(Stored data entries)

##########

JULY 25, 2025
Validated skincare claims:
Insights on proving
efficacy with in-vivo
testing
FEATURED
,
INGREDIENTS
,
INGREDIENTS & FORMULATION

##########

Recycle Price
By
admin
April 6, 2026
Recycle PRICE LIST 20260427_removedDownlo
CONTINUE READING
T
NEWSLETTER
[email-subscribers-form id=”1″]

##########

__What you will do__
Using the data above, extract exactly the lines from the one that holds "efficacy with in-vivo" to the one that holds "INGREDIENTS & FORMULATION", both ends included, and no others.

__Problem solution__
efficacy with in-vivo
testing
FEATURED
,
INGREDIENTS
,
INGREDIENTS & FORMULATION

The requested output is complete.